Task inputs: Begin

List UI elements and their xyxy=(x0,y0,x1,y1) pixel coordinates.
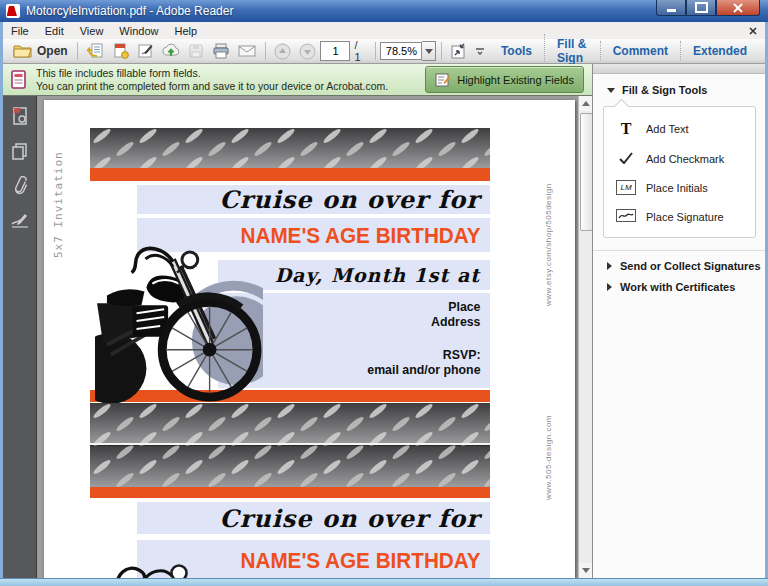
notification-line1: This file includes fillable form fields. xyxy=(36,67,388,80)
pdf-page: 5x7 Invitation www.etsy.com/shop/505desi… xyxy=(44,100,575,578)
tab-comment[interactable]: Comment xyxy=(600,41,680,61)
fill-sign-tools-label: Fill & Sign Tools xyxy=(622,84,707,96)
zoom-level-value[interactable]: 78.5% xyxy=(380,42,422,60)
toolbar-overflow-icon xyxy=(475,46,485,56)
form-field-script-line-2[interactable]: Cruise on over for xyxy=(137,502,490,534)
page-number-input[interactable] xyxy=(320,41,350,61)
signature-icon xyxy=(616,209,636,224)
chevron-right-icon xyxy=(607,262,612,270)
checkmark-icon xyxy=(616,152,636,166)
add-text-label: Add Text xyxy=(646,123,689,135)
chevron-down-icon xyxy=(425,49,433,54)
tab-extended[interactable]: Extended xyxy=(680,41,759,61)
window-border-left xyxy=(0,22,3,578)
form-fields-notification-bar: This file includes fillable form fields.… xyxy=(3,64,592,96)
next-page-icon xyxy=(299,43,316,60)
zoom-dropdown-button[interactable] xyxy=(422,41,436,61)
toolbar-overflow-button[interactable] xyxy=(471,44,489,58)
previous-page-button[interactable] xyxy=(270,41,295,62)
add-text-icon: T xyxy=(616,120,636,138)
previous-page-icon xyxy=(274,43,291,60)
fit-page-button[interactable] xyxy=(447,41,471,61)
menu-window[interactable]: Window xyxy=(111,24,166,38)
fold-line xyxy=(90,443,490,445)
menu-edit[interactable]: Edit xyxy=(37,24,72,38)
diamond-plate-band-top xyxy=(90,128,490,168)
menu-view[interactable]: View xyxy=(72,24,112,38)
save-icon xyxy=(188,43,204,59)
print-icon xyxy=(212,43,230,59)
save-button[interactable] xyxy=(184,41,208,61)
work-with-certificates-label: Work with Certificates xyxy=(620,281,735,293)
minimize-icon xyxy=(667,9,676,12)
document-scrollbar[interactable] xyxy=(578,96,593,578)
arrow-up-icon xyxy=(582,101,590,106)
export-pdf-icon xyxy=(87,43,104,59)
place-signature-tool[interactable]: Place Signature xyxy=(604,202,755,231)
fill-sign-tools-box: T Add Text Add Checkmark LM Place Initia… xyxy=(603,106,756,238)
address-text: Address xyxy=(232,314,490,329)
form-document-icon xyxy=(11,70,28,90)
add-checkmark-label: Add Checkmark xyxy=(646,153,724,165)
place-text: Place xyxy=(232,293,490,314)
export-pdf-button[interactable] xyxy=(83,41,108,61)
sign-document-button[interactable] xyxy=(133,41,158,61)
motorcycle-graphic xyxy=(95,246,263,404)
tools-panel: Fill & Sign Tools T Add Text Add Checkma… xyxy=(592,64,766,578)
document-pane: 5x7 Invitation www.etsy.com/shop/505desi… xyxy=(37,96,578,578)
designer-url-vertical-text: www.505-design.com xyxy=(544,404,553,500)
attachments-icon[interactable] xyxy=(12,176,28,196)
maximize-button[interactable] xyxy=(686,0,716,16)
chevron-down-icon xyxy=(607,88,615,93)
arrow-down-icon xyxy=(582,568,590,573)
place-initials-tool[interactable]: LM Place Initials xyxy=(604,173,755,202)
fill-sign-tools-header[interactable]: Fill & Sign Tools xyxy=(593,74,766,102)
open-folder-icon xyxy=(13,44,33,59)
tab-fill-sign[interactable]: Fill & Sign xyxy=(544,34,600,68)
add-text-tool[interactable]: T Add Text xyxy=(604,113,755,145)
tab-tools[interactable]: Tools xyxy=(489,41,544,61)
signatures-icon[interactable] xyxy=(10,212,30,228)
cloud-upload-icon xyxy=(162,43,180,59)
toolbar-tabs: Tools Fill & Sign Comment Extended xyxy=(489,34,759,68)
page-total-label: / 1 xyxy=(354,39,365,63)
headline-text-2: NAME'S AGE BIRTHDAY xyxy=(158,540,490,578)
print-button[interactable] xyxy=(208,41,234,61)
orange-stripe xyxy=(90,168,490,181)
create-pdf-button[interactable] xyxy=(108,41,133,61)
chevron-right-icon xyxy=(607,283,612,291)
script-line-text: Cruise on over for xyxy=(137,185,490,215)
adobe-reader-window: MotorcyleInvtiation.pdf - Adobe Reader F… xyxy=(0,0,768,586)
page-thumbnails-icon[interactable] xyxy=(11,106,29,126)
send-collect-signatures-label: Send or Collect Signatures xyxy=(620,260,761,272)
menu-file[interactable]: File xyxy=(3,24,37,38)
menu-help[interactable]: Help xyxy=(166,24,205,38)
cloud-upload-button[interactable] xyxy=(158,41,184,61)
form-field-script-line[interactable]: Cruise on over for xyxy=(137,185,490,214)
place-signature-label: Place Signature xyxy=(646,211,724,223)
close-icon xyxy=(733,3,743,13)
add-checkmark-tool[interactable]: Add Checkmark xyxy=(604,145,755,173)
contact-text: email and/or phone xyxy=(232,362,490,377)
highlight-existing-fields-button[interactable]: Highlight Existing Fields xyxy=(425,66,584,93)
scroll-down-button[interactable] xyxy=(579,563,593,578)
next-page-button[interactable] xyxy=(295,41,320,62)
fit-page-icon xyxy=(451,43,467,59)
email-button[interactable] xyxy=(234,42,260,60)
work-with-certificates-section[interactable]: Work with Certificates xyxy=(593,272,766,293)
etsy-url-vertical-text: www.etsy.com/shop/505design xyxy=(544,134,553,306)
main-toolbar: Open xyxy=(3,39,765,64)
close-button[interactable] xyxy=(716,0,760,16)
open-button[interactable]: Open xyxy=(9,42,72,61)
notification-text: This file includes fillable form fields.… xyxy=(36,67,388,93)
send-collect-signatures-section[interactable]: Send or Collect Signatures xyxy=(593,251,766,272)
panel-top-strip xyxy=(593,64,766,74)
email-icon xyxy=(238,44,256,58)
place-initials-label: Place Initials xyxy=(646,182,708,194)
invitation-size-label: 5x7 Invitation xyxy=(52,126,65,258)
highlight-fields-label: Highlight Existing Fields xyxy=(457,74,574,86)
adobe-reader-app-icon xyxy=(6,4,20,18)
bookmarks-icon[interactable] xyxy=(11,142,29,160)
minimize-button[interactable] xyxy=(656,0,686,16)
scroll-up-button[interactable] xyxy=(579,96,593,111)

Task inputs: End

Exercise prompt.
Write out the whole of the data exactly; the pictures stay out.

Response to this exercise.
List UI elements and their xyxy=(x0,y0,x1,y1) pixel coordinates.
notification-line1: This file includes fillable form fields. xyxy=(36,67,388,80)
pdf-page: 5x7 Invitation www.etsy.com/shop/505desi… xyxy=(44,100,575,578)
tab-comment[interactable]: Comment xyxy=(600,41,680,61)
fill-sign-tools-label: Fill & Sign Tools xyxy=(622,84,707,96)
zoom-level-value[interactable]: 78.5% xyxy=(380,42,422,60)
toolbar-overflow-icon xyxy=(475,46,485,56)
form-field-script-line-2[interactable]: Cruise on over for xyxy=(137,502,490,534)
page-number-input[interactable] xyxy=(320,41,350,61)
signature-icon xyxy=(616,209,636,224)
chevron-right-icon xyxy=(607,262,612,270)
checkmark-icon xyxy=(616,152,636,166)
add-text-label: Add Text xyxy=(646,123,689,135)
chevron-down-icon xyxy=(425,49,433,54)
tab-extended[interactable]: Extended xyxy=(680,41,759,61)
window-border-left xyxy=(0,22,3,578)
form-fields-notification-bar: This file includes fillable form fields.… xyxy=(3,64,592,96)
next-page-icon xyxy=(299,43,316,60)
zoom-dropdown-button[interactable] xyxy=(422,41,436,61)
toolbar-overflow-button[interactable] xyxy=(471,44,489,58)
previous-page-button[interactable] xyxy=(270,41,295,62)
add-text-icon: T xyxy=(616,120,636,138)
previous-page-icon xyxy=(274,43,291,60)
fit-page-button[interactable] xyxy=(447,41,471,61)
menu-window[interactable]: Window xyxy=(111,24,166,38)
fold-line xyxy=(90,443,490,445)
menu-edit[interactable]: Edit xyxy=(37,24,72,38)
diamond-plate-band-top xyxy=(90,128,490,168)
menu-view[interactable]: View xyxy=(72,24,112,38)
save-icon xyxy=(188,43,204,59)
print-icon xyxy=(212,43,230,59)
save-button[interactable] xyxy=(184,41,208,61)
work-with-certificates-label: Work with Certificates xyxy=(620,281,735,293)
minimize-icon xyxy=(667,9,676,12)
document-scrollbar[interactable] xyxy=(578,96,593,578)
arrow-up-icon xyxy=(582,101,590,106)
export-pdf-icon xyxy=(87,43,104,59)
place-signature-tool[interactable]: Place Signature xyxy=(604,202,755,231)
fill-sign-tools-box: T Add Text Add Checkmark LM Place Initia… xyxy=(603,106,756,238)
address-text: Address xyxy=(232,314,490,329)
form-document-icon xyxy=(11,70,28,90)
add-checkmark-label: Add Checkmark xyxy=(646,153,724,165)
place-text: Place xyxy=(232,293,490,314)
export-pdf-button[interactable] xyxy=(83,41,108,61)
sign-document-button[interactable] xyxy=(133,41,158,61)
motorcycle-graphic xyxy=(95,246,263,404)
tools-panel: Fill & Sign Tools T Add Text Add Checkma… xyxy=(592,64,766,578)
document-pane: 5x7 Invitation www.etsy.com/shop/505desi… xyxy=(37,96,578,578)
designer-url-vertical-text: www.505-design.com xyxy=(544,404,553,500)
attachments-icon[interactable] xyxy=(12,176,28,196)
maximize-button[interactable] xyxy=(686,0,716,16)
chevron-down-icon xyxy=(607,88,615,93)
arrow-down-icon xyxy=(582,568,590,573)
place-initials-tool[interactable]: LM Place Initials xyxy=(604,173,755,202)
fill-sign-tools-header[interactable]: Fill & Sign Tools xyxy=(593,74,766,102)
open-folder-icon xyxy=(13,44,33,59)
tab-fill-sign[interactable]: Fill & Sign xyxy=(544,34,600,68)
add-text-tool[interactable]: T Add Text xyxy=(604,113,755,145)
tab-tools[interactable]: Tools xyxy=(489,41,544,61)
signatures-icon[interactable] xyxy=(10,212,30,228)
cloud-upload-icon xyxy=(162,43,180,59)
toolbar-tabs: Tools Fill & Sign Comment Extended xyxy=(489,34,759,68)
page-total-label: / 1 xyxy=(354,39,365,63)
headline-text-2: NAME'S AGE BIRTHDAY xyxy=(158,540,490,578)
print-button[interactable] xyxy=(208,41,234,61)
orange-stripe xyxy=(90,168,490,181)
create-pdf-button[interactable] xyxy=(108,41,133,61)
chevron-right-icon xyxy=(607,283,612,291)
script-line-text: Cruise on over for xyxy=(137,185,490,215)
adobe-reader-window: MotorcyleInvtiation.pdf - Adobe Reader F… xyxy=(0,0,768,586)
page-thumbnails-icon[interactable] xyxy=(11,106,29,126)
send-collect-signatures-label: Send or Collect Signatures xyxy=(620,260,761,272)
menu-file[interactable]: File xyxy=(3,24,37,38)
menu-help[interactable]: Help xyxy=(166,24,205,38)
cloud-upload-button[interactable] xyxy=(158,41,184,61)
form-field-script-line[interactable]: Cruise on over for xyxy=(137,185,490,214)
place-signature-label: Place Signature xyxy=(646,211,724,223)
close-icon xyxy=(733,3,743,13)
add-checkmark-tool[interactable]: Add Checkmark xyxy=(604,145,755,173)
contact-text: email and/or phone xyxy=(232,362,490,377)
highlight-existing-fields-button[interactable]: Highlight Existing Fields xyxy=(425,66,584,93)
scroll-down-button[interactable] xyxy=(579,563,593,578)
next-page-button[interactable] xyxy=(295,41,320,62)
fit-page-icon xyxy=(451,43,467,59)
email-button[interactable] xyxy=(234,42,260,60)
work-with-certificates-section[interactable]: Work with Certificates xyxy=(593,272,766,293)
etsy-url-vertical-text: www.etsy.com/shop/505design xyxy=(544,134,553,306)
main-toolbar: Open xyxy=(3,39,765,64)
close-button[interactable] xyxy=(716,0,760,16)
open-button[interactable]: Open xyxy=(9,42,72,61)
notification-text: This file includes fillable form fields.… xyxy=(36,67,388,93)
send-collect-signatures-section[interactable]: Send or Collect Signatures xyxy=(593,251,766,272)
panel-top-strip xyxy=(593,64,766,74)
email-icon xyxy=(238,44,256,58)
place-initials-label: Place Initials xyxy=(646,182,708,194)
invitation-size-label: 5x7 Invitation xyxy=(52,126,65,258)
highlight-fields-label: Highlight Existing Fields xyxy=(457,74,574,86)
adobe-reader-app-icon xyxy=(6,4,20,18)
bookmarks-icon[interactable] xyxy=(11,142,29,160)
minimize-button[interactable] xyxy=(656,0,686,16)
scroll-up-button[interactable] xyxy=(579,96,593,111)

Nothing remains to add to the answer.